The exhibition roughly followed a chronological design that began with a history of race and policy in the world with roots in thirteenth century in Spain that spread into the Americas with Columbus. It sampled the Native and African rights movements from the 1700s through the Civil Rights activism of the 1960s, and outlined the historical, social and economic factors that wove these two peoples into “blended tribes” defying racial, cultural and political boundaries. It profiled well known African-Native Americans like Jimi Hendrix and the less renowned Miss Navajo Nation 1997, Radmilla Cody, and ended with a focus on the flourishing African-Native American culture - its richness, its strength and its teaching in true indivisibility.
The variety of responses the exhibit elicited from our group and from me was surprisingly diverse. We talked about how oppressed groups who might be expected to bond against a common enemy were often driven apart by laws, such as blood quantum requirements, that pitted them against each other. We speculated about what it means to lose your land – whether by kidnapping or by conquering. We pondered how it feels to be marginalized, to wonder where in history one truly belongs and then we compared the “Heinz 57 Irish mongrel” who has no real heritage, no ethnic uniqueness or cultural authority with those who do have it and are oppressed for it - by the mongrels, no less. We were sad, we were educated, we were thoughtful.
For me, the provocation is ongoing. At one time in my life I provided legal representation to some of the Pueblos here in New Mexico, and during that time I became aware of the African-Native Americans in our midst, and of their rich ancestral lines. I did and do feel very much an outsider in this company. It is a welcome (if disquieting) otherness because it offers the opportunity to actually engage in pluralism. It removes from me the ability to operate out of the privilege I enjoy as a white “Heinz 57er.” It makes me believe that I am at the table by invitation not by right. And, the table is round – there is no panel in charge of the discussion. It is a conversation, and one in which I raise my hand, not call on others. Because I do not know what it is like to be, to see, to live the lives of the others at the table, it is a listening experience. I am as awed today as I was at my first San Juan Pueblo Tribal Council meeting by the hope, the gentleness, the integrity of those I have had the privilege of hearing.

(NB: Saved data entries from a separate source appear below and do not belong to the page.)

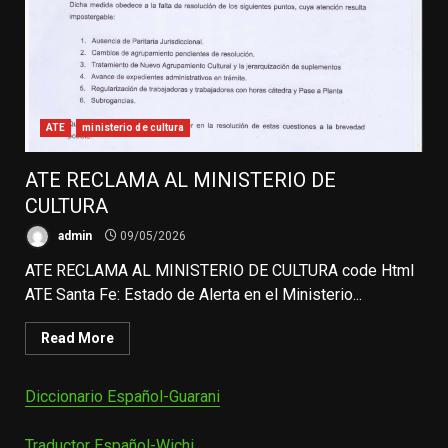
ATE
ministerio de cultura
ATE RECLAMA AL MINISTERIO DE
CULTURA
admin
09/05/2026
ATE RECLAMA AL MINISTERIO DE CULTURA code Html
ATE Santa Fe: Estado de Alerta en el Ministerio...
Read More
Diccionario Español-Guarani
Traductor Español-Wichi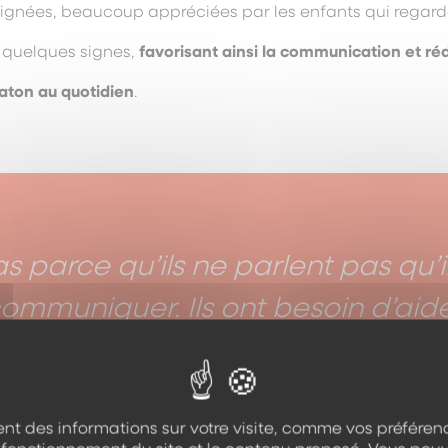
 signées, beaucoup appréciées par les enfants qui regard
quelques signes,
favorisant ainsi la communication et r
aton au quotidien
.
s parce qu’ils ne parlent pas qu’i
ommuniquer. Ils ont besoin d’aide 
 faire comprendre. C’est très enri
onnellement, on peut voir leurs p
qu’ils sont acteurs de leur vie
nt des informations sur votre visite, comme vos préférenc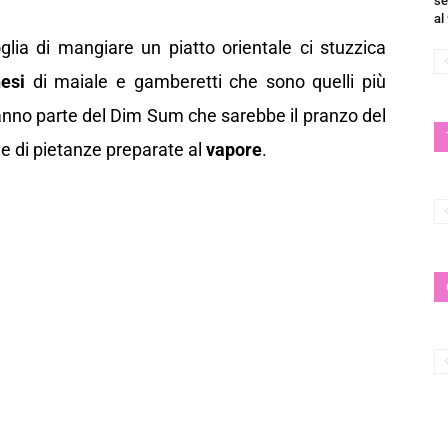
se
al
glia di mangiare un piatto orientale ci stuzzica
nesi
di maiale e gamberetti che sono quelli più
nno parte del Dim Sum che sarebbe il pranzo del
le di pietanze preparate al
vapore
.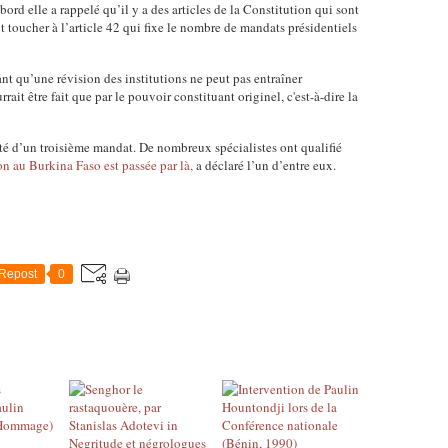
ord elle a rappelé qu’il y a des articles de la Constitution qui sont
 toucher à l’article 42 qui fixe le nombre de mandats présidentiels
mant qu’une révision des institutions ne peut pas entraîner
it être fait que par le pouvoir constituant originel, c'est-à-dire la
té d’un troisième mandat. De nombreux spécialistes ont qualifié
on au Burkina Faso est passée par là,
a déclaré l’un d’entre eux.
Repost
0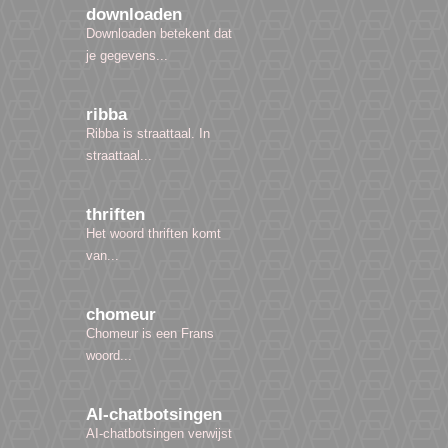
downloaden
Downloaden betekent dat
je gegevens...
ribba
Ribba is straattaal. In
straattaal...
thriften
Het woord thriften komt
van...
chomeur
Chomeur is een Frans
woord...
AI-chatbotsingen
AI-chatbotsingen verwijst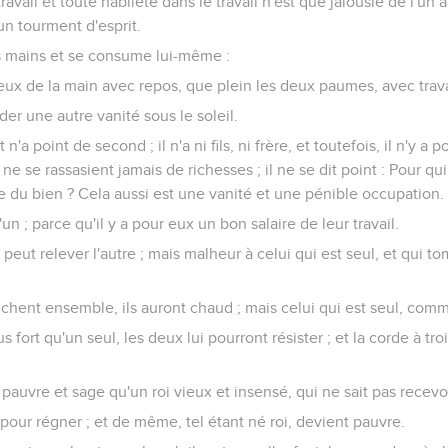
travail et toute habileté dans le travail n'est que jalousie de l'un à
un tourment d'esprit.
es mains et se consume lui-même :
eux de la main avec repos, que plein les deux paumes, avec travai
der une autre vanité sous le soleil.
'a point de second ; il n'a ni fils, ni frère, et toutefois, il n'y a p
ne se rassasient jamais de richesses ; il ne se dit point : Pour qui
 du bien ? Cela aussi est une vanité et une pénible occupation.
n ; parce qu'il y a pour eux un bon salaire de leur travail.
n peut relever l'autre ; mais malheur à celui qui est seul, et qui 
ent ensemble, ils auront chaud ; mais celui qui est seul, comme
us fort qu'un seul, les deux lui pourront résister ; et la corde à t
pauvre et sage qu'un roi vieux et insensé, qui ne sait pas recevoi
 pour régner ; et de même, tel étant né roi, devient pauvre.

The exhibit, thus, gave me a new and remembered context in which to consider pluralism and pragmatism and the conundrum created when the majority will not hear, when conversation is forbidden, when the power suppresses all but the powerful voice. What are the avenues, then, for pragmatic problem solving? The exhibit makes one possible answer, which is captured in its rhetorically masterful title. “INDIVISIBILE” not only embraces the intertwining of two cultures in resistance to oppression and in celebration of plaited traditions, it resounds with traditional American nationalism. It both emblemizes and demonstrates the achievability of pragmatic solutions to problems in a pluralistic society. It makes hope realistic.